Have the Police or Law Enforcement, Mistreated You or Violated YOUR RIGHTS?
If the police mistreat you or violate your rights while investigating your case, that may be a good defence to a criminal charge.
This statement played out in a dramatic way in a case which I argued in March 2019. My client was stopped by the police and arrested for driving with a blood alcohol level above the legal limit of 80mgs of alcohol per 100 mls of blood. He was taken to the police station and put in a private room to speak on the phone to a lawyer. He had been suffering from diarrhea and suddenly felt the need to “go” urgently.

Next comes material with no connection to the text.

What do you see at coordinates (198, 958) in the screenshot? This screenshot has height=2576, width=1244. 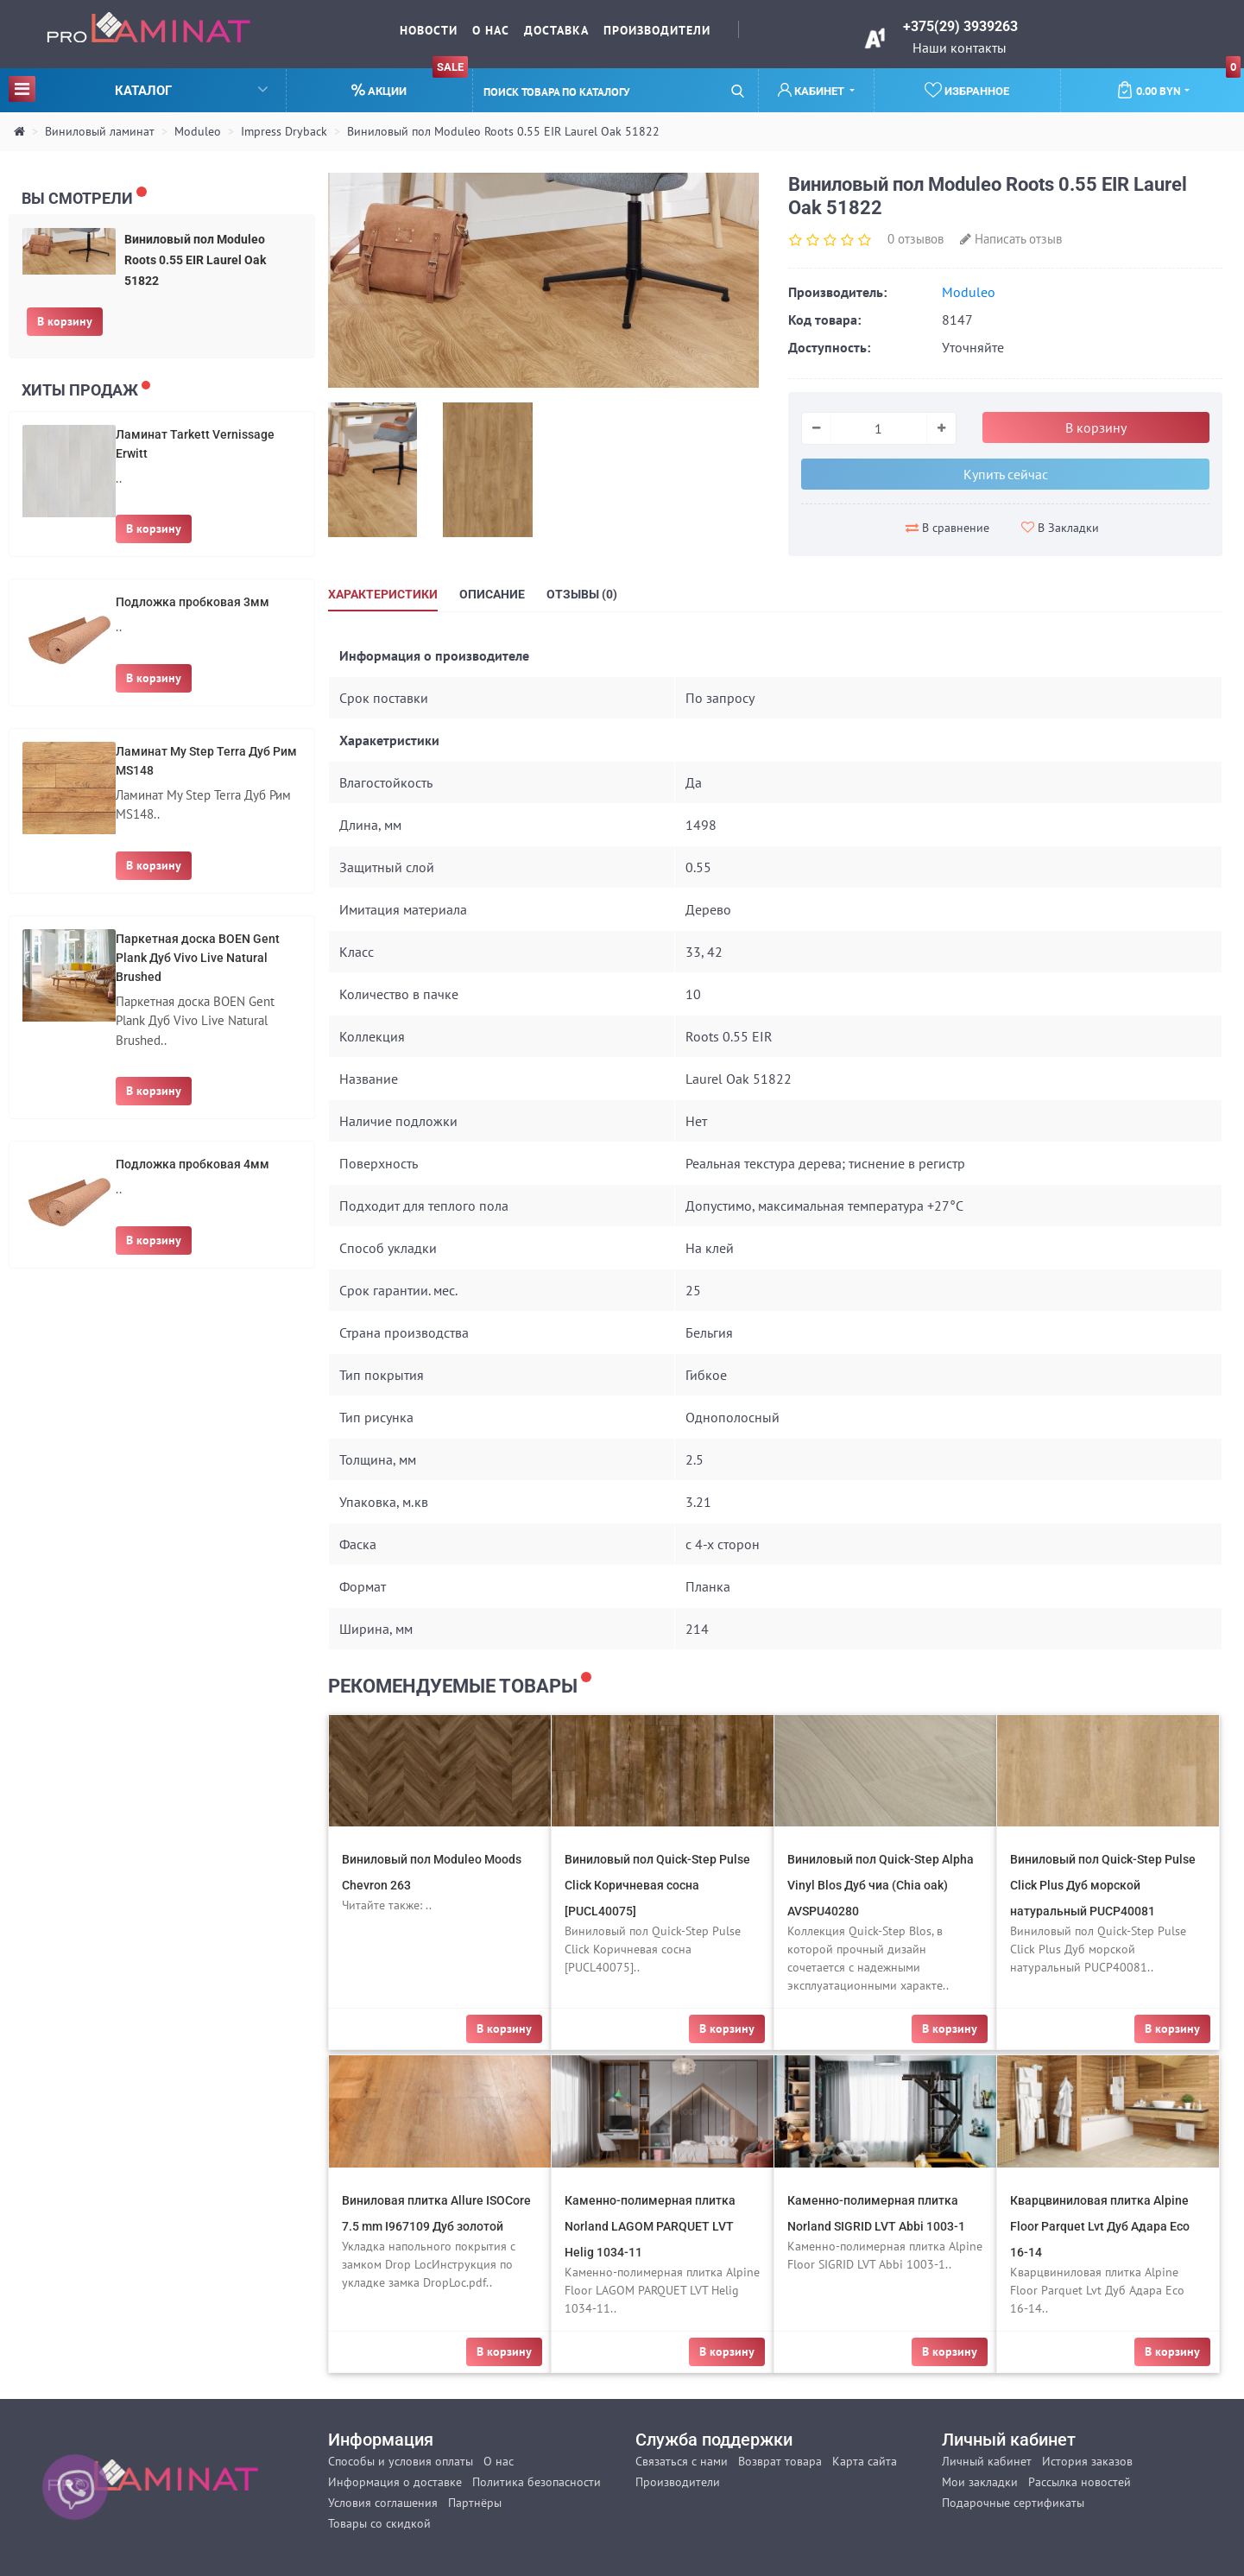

He banged on the door and asked the police officer to let him out of the room to go to the washroom. The officer refused, saying that he had to speak to the lawyer. In desperation, feeling he was about to “go”, my client lowered his pants and squatted. The officer then opened the door and let him out. He said that the officer was angry about what had happened and pushed him as he left the room to go to the washroom.
There were two officers present.
The officer who was just a witness initially said that he did not remember a push. As I cross examined him further, he eventually very reluctantly admitted that the other officer had pushed my client.
The pushing officer adamantly denied the push, but said a number of other things which I proved were false.
Ultimately the judge disbelieved the pushing officer. She accepted the argument that my client’s rights under the Charter were violated because he was assaulted by the police while in custody. As a remedy for the violation, she excluded evidence of the breath readings obtained from my client after the assault and found him “not guilty”.